In 1991-92, political science theory, campaign politics and global trends converged, and Bill Clinton’s foreign policy team stressed the importance of democracy when discussing America’s attitudes toward other countries. It was a way to differentiate the Arkansas governor from incumbent George H.W. Bush, who was charged with being too soft on China and too cozy with Gorbachev. It’s rare that theory gets so ingrained in policy conversations. (Other examples include balance of power, which had more play in the 1970s than the 1990s, and bureaucratic politics, which, although dismissed by many academics, is taken as a given by most of official Washington.) But Democratic Peace theory was all the rage in the Clinton years.

Since a signature foreign policy theme of Senator John McCain’s is the creation of a League of Democracies, and since that idea is one that has been supported by top Obama advisers such as Anthony Lake, it’s worth thinking back on the theory/politics/global trends convergence in 1992 regarding democracy promotion compared with the theory, politics and global trends behind creating a league of democracies.

In 1991-92, democracy was flourishing – communism had collapsed, and states throughout Central and Eastern Europe were rushing to join the West. It was a no-brainer to accept that regime change mattered – former enemies now wanted to be allies. Russia looked like it was on a democratic track. Citizens in places like Mongolia and Namibia were braving long distances to polling places (and extreme weather when they arrived and stood in line for hours), showing that an enthusiasm for democracy wasn’t limited to Western culture (where people likely wouldn’t brave either the long distances or the extreme weather).

Not only was democracy flourishing, so was Democratic Peace theory. So it made sense that promoting democracy would become part of the policy mainstream.

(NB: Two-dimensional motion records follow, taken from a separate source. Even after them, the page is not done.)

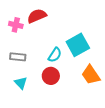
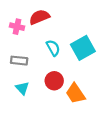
cyan semicircle: (55, 55) -> (53, 48), moved, turned -63
orange trapezoid: (91, 75) -> (75, 94), moved

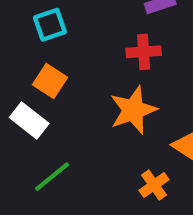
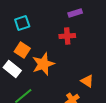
orange star: (133, 110) -> (43, 64), moved

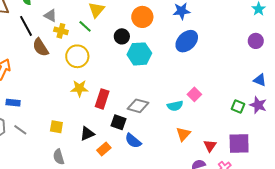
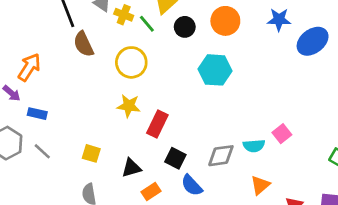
yellow cross: (61, 31) -> (124, 15), moved
black circle: (122, 36) -> (185, 27), moved
blue ellipse: (187, 41) -> (313, 41), moved
gray diamond: (138, 106) -> (221, 156), moved, turned -30

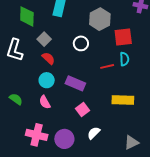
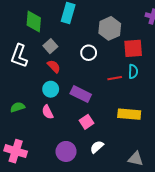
green semicircle: (16, 99) -> (18, 107), turned -56
pink cross: (37, 135) -> (16, 151), moved
gray triangle: (131, 142) -> (136, 159), turned 35

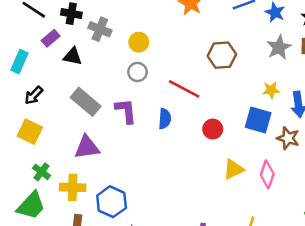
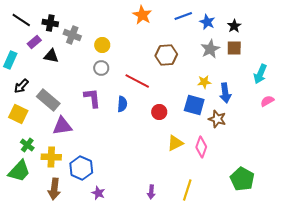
gray rectangle: (86, 102) -> (48, 100), moved

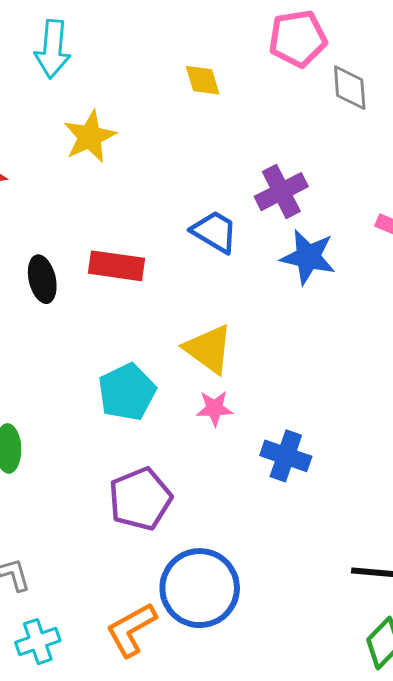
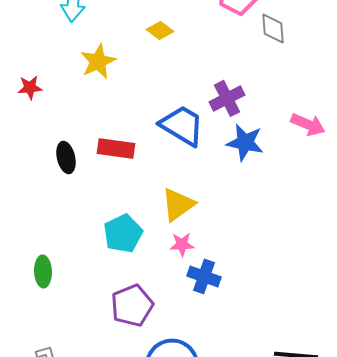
yellow diamond: (203, 80) -> (160, 30), moved, turned -36
blue trapezoid: (214, 232) -> (182, 125), size x1.4
yellow triangle: (209, 349) -> (178, 204), turned 48
blue cross: (286, 456) -> (204, 276), moved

But there’s another reason democracy promotion became central to the policy ideas articulated by the Clinton campaign and then the administration that followed. As Derek Chollet and I argue in our book, America Between the Wars: From 11/9 to 9/11, Clinton’s advisers believed an emphasis on democracy promotion could be a political winner. The goal was to bring back to the Democratic fold the neo-conservatives (yes, those neo-conservatives) who had left the party in the 1970s and 1980s and had supported Republicans for president in 1980, ’84 and ’88. The neo-conservatives were unhappy that George H.W. Bush wasn’t Ronald Reagan, and a number of prominent members of that community ended up endorsing Clinton. So, with theory to buttress the idea, a political rationale for pushing it, and a seeming rush by former authoritarian regimes to join the democratic fold, Clinton in his foreign policy speeches during the campaign – a campaign that admittedly wasn’t about foreign policy – made sure to highlight the need to do more than George H.W. Bush to help fledgling democracies. Clinton’s 1994 National Security Strategy (much less noticed than George W. Bush’s 2002 call for a “balance of power in favor of freedom) emphasized a strategy of democratic engagement and enlargement.

Well, here we are in 2008. McCain says we should have a league of democracies. So do leading Democratic foreign policy experts such as Ivo Daalder and James Lindsay. “Democracies,” they wrote in the American Interest awhile back, “share the most important value of all—a common dedication to ensuring the life, liberty and happiness of free peoples. And democracies constitute the world’s most capable states in terms of military potential, economic capability and political weight. A Concert that brings the established democracies together into a single institution will be best able to meet the many challenges that beset the new age of global politics.”

Daalder and Lindsay make a powerful case. And thanks to McCain’s support for the idea, the most recent issues of key policy journals (e.g., Foreign Affairs, Foreign Policy and World Affairs) all have at least one article asking whether or not the idea makes sense. Having argued in Foreign Affairs two years ago with Daalder that we need to include non-European democracies in NATO, I’m sympathetic to the notion of a more general effort to organize the democracies.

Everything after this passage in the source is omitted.